Dadurch, dass ich am unteren Ende der Empfehlung für Größe L stehe, fällt die Streckung geringfügig sportlicher aus, als erwartet. Aber das hat sich heute nach den ersten 20 km schon sehr viel vertrauter angefühlt.
Wer mehr auf Touren steht, sollte durchaus im Konfigurator nach Komfort- steigernden Teilen Ausschau halten, wenn der Rahmen eher größer ausfällt, wie in meinem Fall.
Die Standard Konfig, die ich bis auf Sattel (Selle Flow) und Bremse (passende SLX statt Deore) beibehalten habe, fällt relativ sportlich aus. Ist zumindest mein Eindruck.
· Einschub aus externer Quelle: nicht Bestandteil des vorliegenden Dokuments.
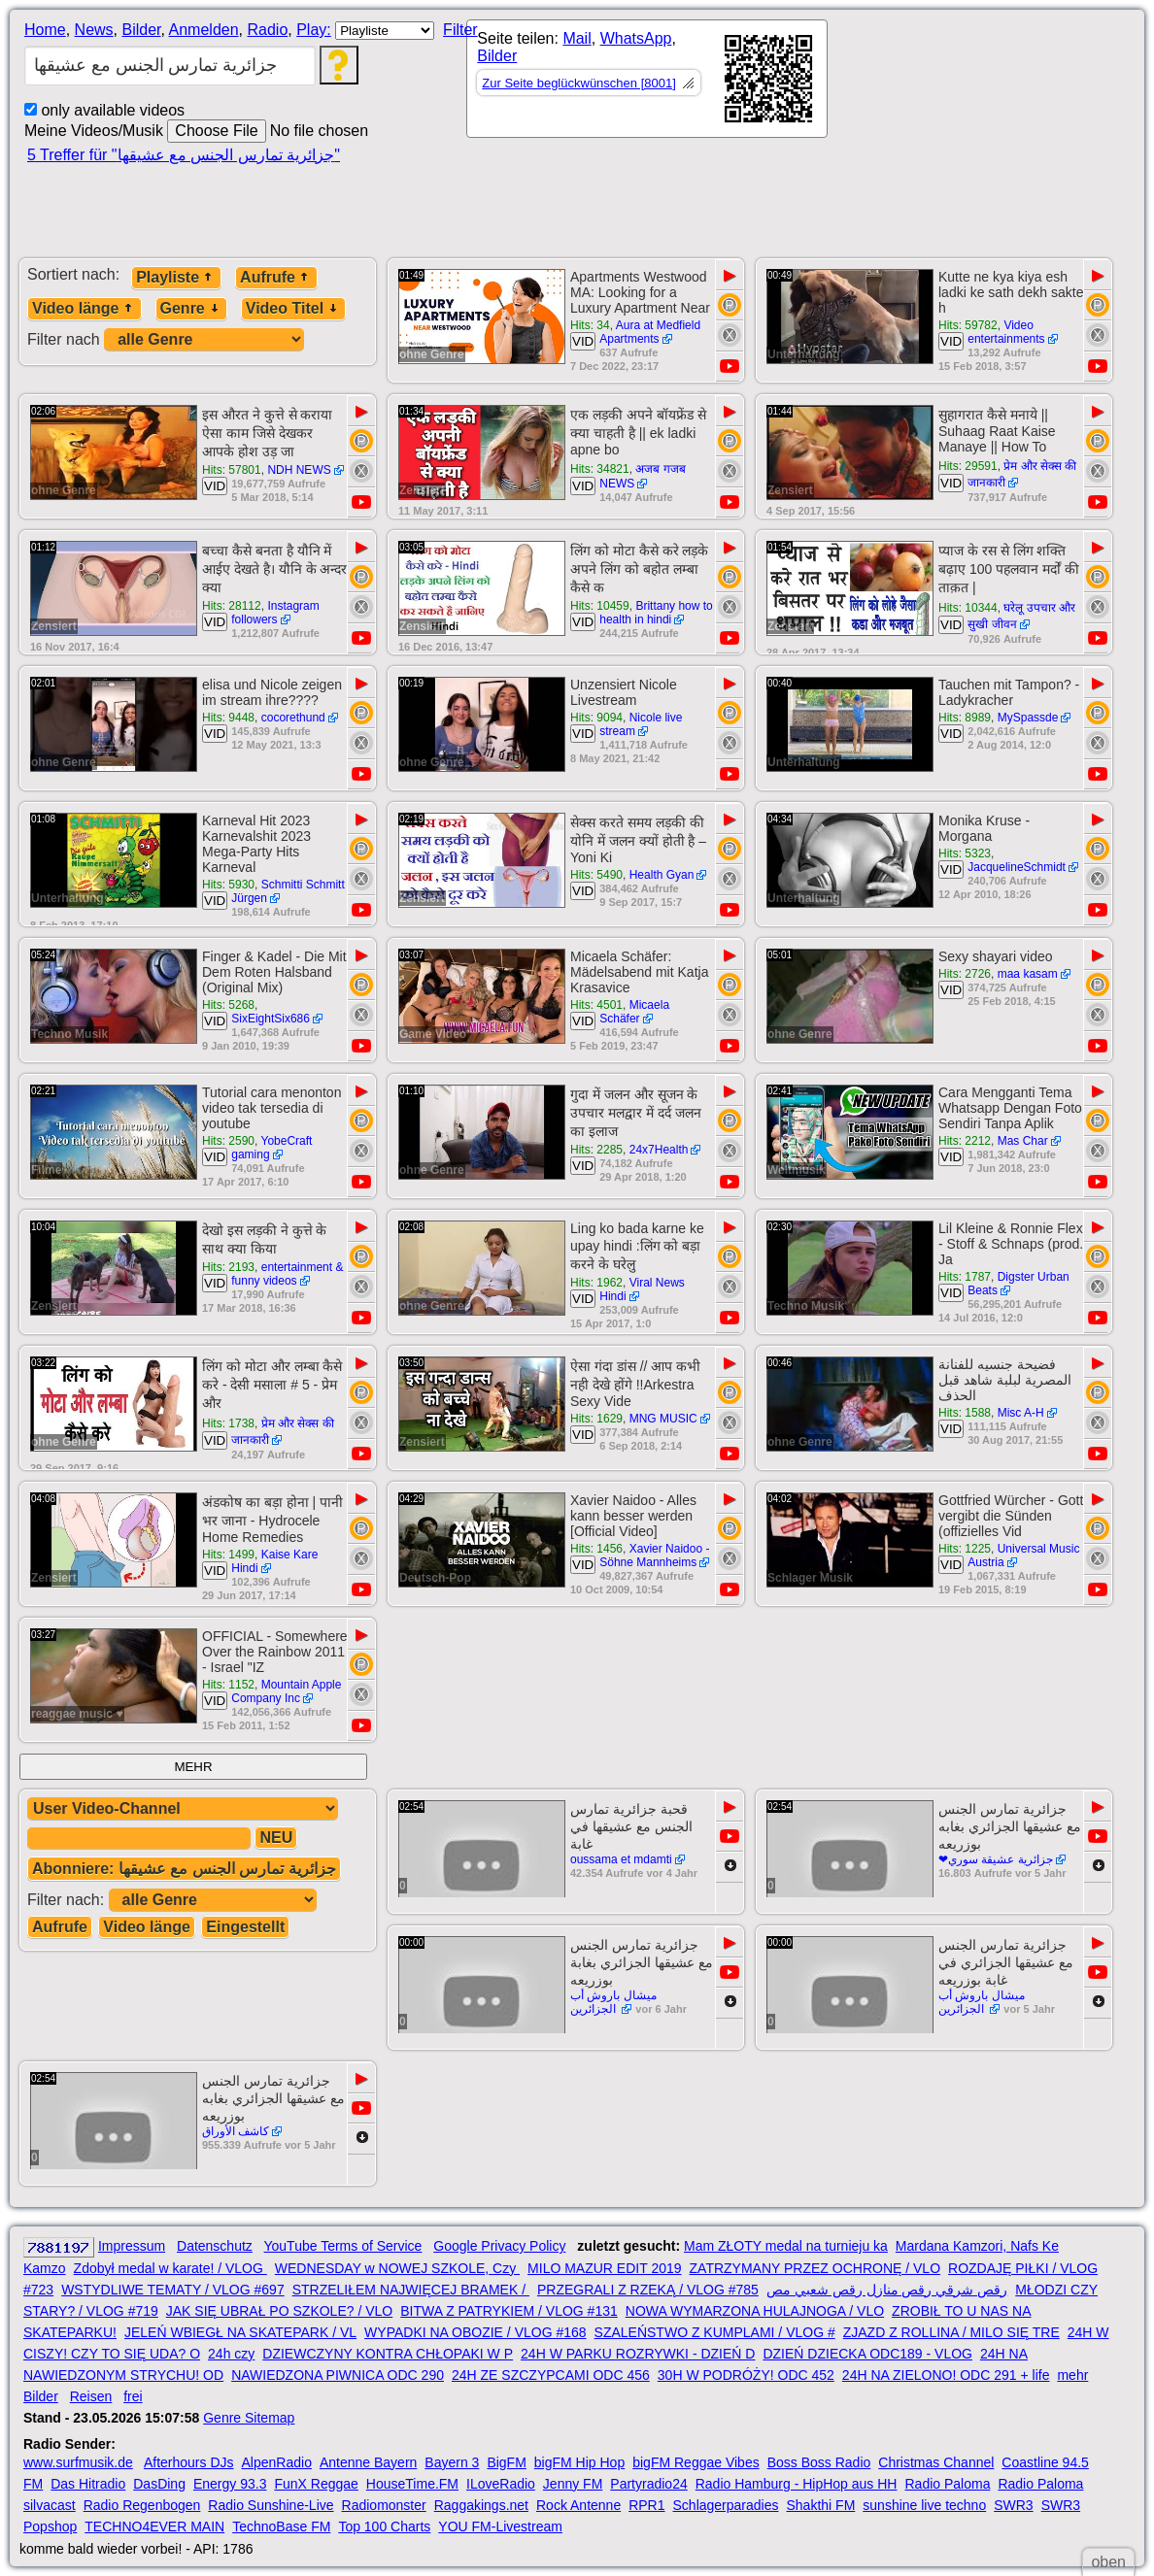  What do you see at coordinates (968, 325) in the screenshot?
I see `Hits: 59782` at bounding box center [968, 325].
Mit 1,84 m und 86 cm Innenbeinlänge habe ich zur Größe L einen 70er Vorbau gewählt. Die Streckung empfinde ich als angenehm. Da ich allerdings eher schwer gebaut bin, werde ich den Lenker mit 710 mm Breite gegen ein etwas schmaleres Modell mit leichtem Rise tauschen, damit die Handgelenke auf längeren Touren weniger belastet werden.
Obwohl ich gerne einem Markenfetisch fröne, ist mir dieser Ausflug zum "Vernunftrad" subjektiv wirklich sehr gelungen. Das Rad gefällt mir auf Anhieb extrem gut.


----------